Exercise details: The answer is to be an exact copy of the lines below running from the line with "vezi politica cookies" down to the line with "Facebook sau Website: Marea dezbatere!", both ends included, and nothing more.

Collected data
Content starts
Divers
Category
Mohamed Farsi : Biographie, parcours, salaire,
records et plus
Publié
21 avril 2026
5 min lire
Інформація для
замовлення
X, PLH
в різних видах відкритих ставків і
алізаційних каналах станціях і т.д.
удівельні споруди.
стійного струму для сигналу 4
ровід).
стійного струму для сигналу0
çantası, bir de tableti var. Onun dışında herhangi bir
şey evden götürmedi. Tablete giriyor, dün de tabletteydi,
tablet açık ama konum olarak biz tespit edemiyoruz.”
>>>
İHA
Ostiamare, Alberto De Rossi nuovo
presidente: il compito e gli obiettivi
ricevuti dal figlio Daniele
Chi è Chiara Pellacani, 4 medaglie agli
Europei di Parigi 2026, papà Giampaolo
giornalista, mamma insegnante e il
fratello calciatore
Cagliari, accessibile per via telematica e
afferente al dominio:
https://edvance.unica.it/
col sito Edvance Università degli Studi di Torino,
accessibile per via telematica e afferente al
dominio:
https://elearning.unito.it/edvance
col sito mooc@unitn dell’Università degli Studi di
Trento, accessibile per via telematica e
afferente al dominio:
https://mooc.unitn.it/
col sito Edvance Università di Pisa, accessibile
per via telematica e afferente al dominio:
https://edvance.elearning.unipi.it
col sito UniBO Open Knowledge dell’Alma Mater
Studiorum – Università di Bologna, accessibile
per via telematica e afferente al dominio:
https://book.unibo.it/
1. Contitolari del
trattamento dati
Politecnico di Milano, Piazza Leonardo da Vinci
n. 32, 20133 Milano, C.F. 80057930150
Content ends
Content starts
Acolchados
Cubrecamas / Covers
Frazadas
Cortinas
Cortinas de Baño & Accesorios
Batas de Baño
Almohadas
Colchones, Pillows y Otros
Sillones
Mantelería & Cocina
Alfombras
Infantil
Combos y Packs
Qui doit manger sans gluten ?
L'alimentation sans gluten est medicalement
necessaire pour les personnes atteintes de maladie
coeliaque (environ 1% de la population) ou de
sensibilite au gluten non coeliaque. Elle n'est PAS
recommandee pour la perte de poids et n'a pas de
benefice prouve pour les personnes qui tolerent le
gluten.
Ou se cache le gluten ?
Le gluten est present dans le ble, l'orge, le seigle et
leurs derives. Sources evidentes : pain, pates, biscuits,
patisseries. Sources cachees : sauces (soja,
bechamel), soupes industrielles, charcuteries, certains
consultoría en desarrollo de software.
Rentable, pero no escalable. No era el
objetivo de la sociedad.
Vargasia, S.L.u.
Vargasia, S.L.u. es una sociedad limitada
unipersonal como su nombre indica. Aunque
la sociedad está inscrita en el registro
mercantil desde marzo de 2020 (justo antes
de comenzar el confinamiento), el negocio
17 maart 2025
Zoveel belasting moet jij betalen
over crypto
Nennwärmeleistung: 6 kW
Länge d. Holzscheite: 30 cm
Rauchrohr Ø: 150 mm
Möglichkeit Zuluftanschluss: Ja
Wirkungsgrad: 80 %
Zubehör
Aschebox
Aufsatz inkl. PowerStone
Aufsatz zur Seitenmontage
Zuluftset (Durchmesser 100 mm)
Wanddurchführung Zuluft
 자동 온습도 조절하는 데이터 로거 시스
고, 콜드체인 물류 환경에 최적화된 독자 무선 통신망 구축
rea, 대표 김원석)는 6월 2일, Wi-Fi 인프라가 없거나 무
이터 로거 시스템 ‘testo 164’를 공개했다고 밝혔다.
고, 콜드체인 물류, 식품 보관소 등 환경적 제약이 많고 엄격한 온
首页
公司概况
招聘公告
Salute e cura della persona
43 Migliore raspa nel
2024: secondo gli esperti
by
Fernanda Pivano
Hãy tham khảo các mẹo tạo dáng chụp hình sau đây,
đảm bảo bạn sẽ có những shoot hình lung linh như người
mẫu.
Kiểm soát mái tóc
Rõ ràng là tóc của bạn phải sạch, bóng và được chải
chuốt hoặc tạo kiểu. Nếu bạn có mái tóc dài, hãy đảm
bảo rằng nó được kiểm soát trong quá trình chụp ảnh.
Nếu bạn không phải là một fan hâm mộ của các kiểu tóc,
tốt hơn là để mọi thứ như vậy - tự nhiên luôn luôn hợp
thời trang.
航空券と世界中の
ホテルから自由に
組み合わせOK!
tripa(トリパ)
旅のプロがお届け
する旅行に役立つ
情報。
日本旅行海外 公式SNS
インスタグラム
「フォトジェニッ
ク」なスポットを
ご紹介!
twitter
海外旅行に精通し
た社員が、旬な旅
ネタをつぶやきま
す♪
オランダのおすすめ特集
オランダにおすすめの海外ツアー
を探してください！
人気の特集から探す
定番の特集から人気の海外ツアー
Content ends
Content starts
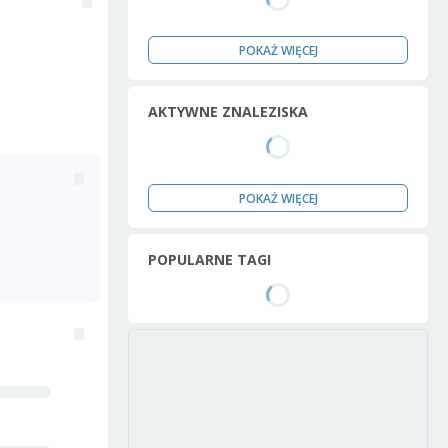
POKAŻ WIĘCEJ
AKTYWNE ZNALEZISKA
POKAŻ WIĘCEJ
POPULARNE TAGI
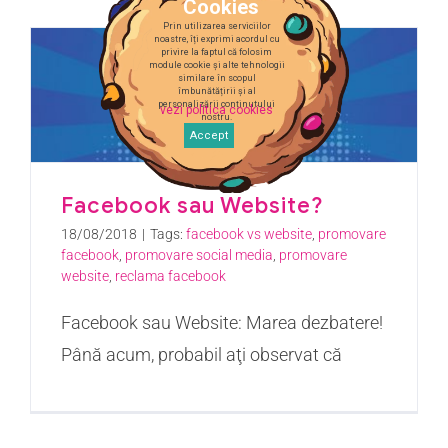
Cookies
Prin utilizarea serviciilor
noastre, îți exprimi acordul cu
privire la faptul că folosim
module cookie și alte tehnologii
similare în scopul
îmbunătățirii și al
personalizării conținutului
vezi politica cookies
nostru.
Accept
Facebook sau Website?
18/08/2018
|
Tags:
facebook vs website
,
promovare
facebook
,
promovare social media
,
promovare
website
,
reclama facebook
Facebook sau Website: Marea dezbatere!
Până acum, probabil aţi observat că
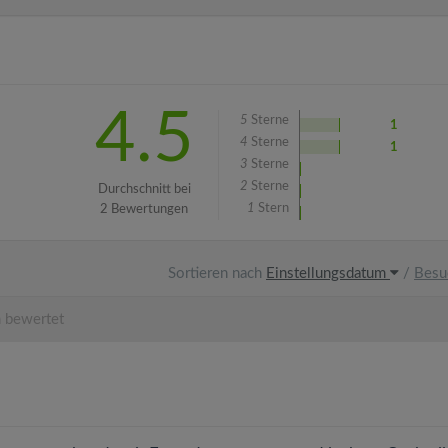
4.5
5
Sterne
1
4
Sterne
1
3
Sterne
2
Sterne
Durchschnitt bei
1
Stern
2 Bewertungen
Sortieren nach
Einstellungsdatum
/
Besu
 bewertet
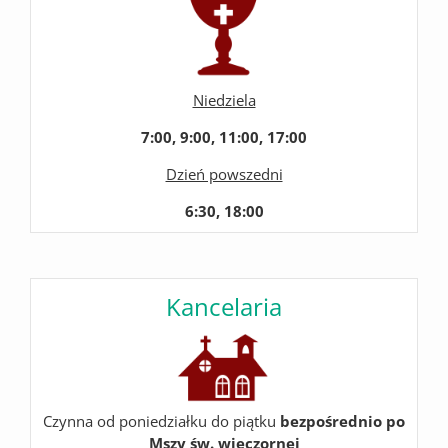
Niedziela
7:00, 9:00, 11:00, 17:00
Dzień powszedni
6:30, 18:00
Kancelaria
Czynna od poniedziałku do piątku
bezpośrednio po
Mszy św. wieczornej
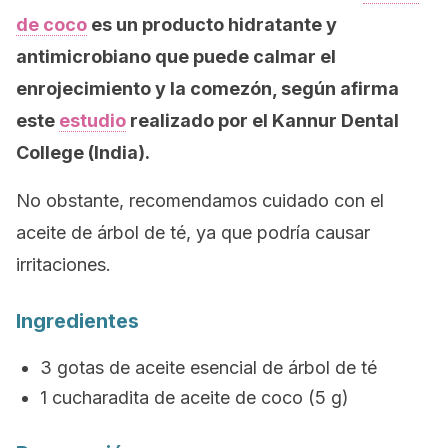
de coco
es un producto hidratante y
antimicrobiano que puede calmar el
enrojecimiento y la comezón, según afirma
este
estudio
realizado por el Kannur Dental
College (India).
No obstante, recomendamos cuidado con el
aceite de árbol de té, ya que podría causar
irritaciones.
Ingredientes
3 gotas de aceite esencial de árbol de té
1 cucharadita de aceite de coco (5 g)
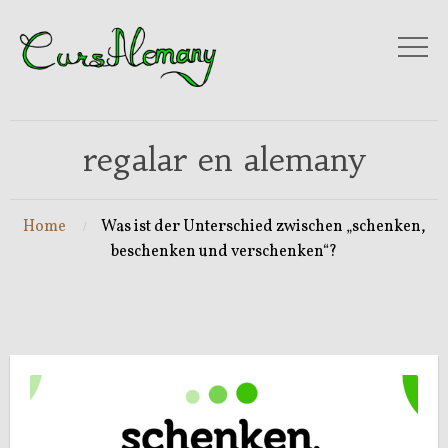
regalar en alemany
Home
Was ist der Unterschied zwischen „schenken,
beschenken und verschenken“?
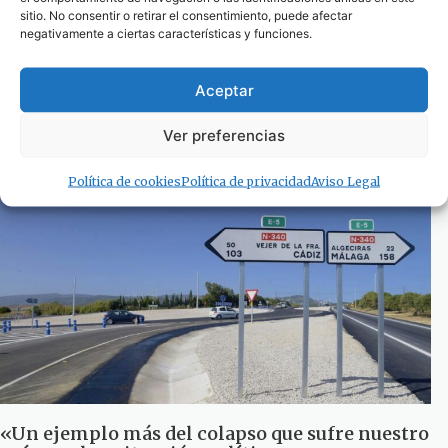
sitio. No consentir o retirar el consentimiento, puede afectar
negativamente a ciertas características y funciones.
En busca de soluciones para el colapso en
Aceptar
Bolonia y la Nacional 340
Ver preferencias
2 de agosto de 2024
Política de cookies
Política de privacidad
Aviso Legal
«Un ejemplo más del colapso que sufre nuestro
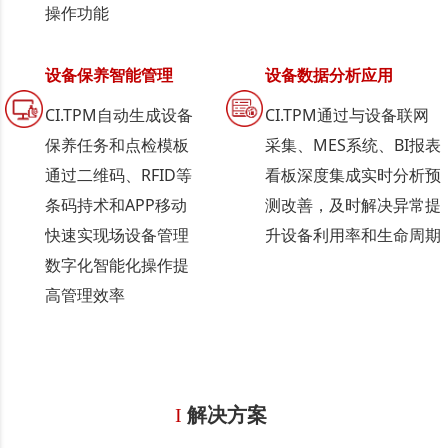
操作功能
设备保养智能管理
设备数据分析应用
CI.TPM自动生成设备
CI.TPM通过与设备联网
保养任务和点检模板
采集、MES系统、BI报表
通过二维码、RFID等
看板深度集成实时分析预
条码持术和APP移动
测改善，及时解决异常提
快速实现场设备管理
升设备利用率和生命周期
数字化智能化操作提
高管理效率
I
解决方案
Content ends
Written solution:
vezi politica cookies
nostru.
Accept
Facebook sau Website?
18/08/2018
|
Tags:
facebook vs website
,
promovare
facebook
,
promovare social media
,
promovare
website
,
reclama facebook
Facebook sau Website: Marea dezbatere!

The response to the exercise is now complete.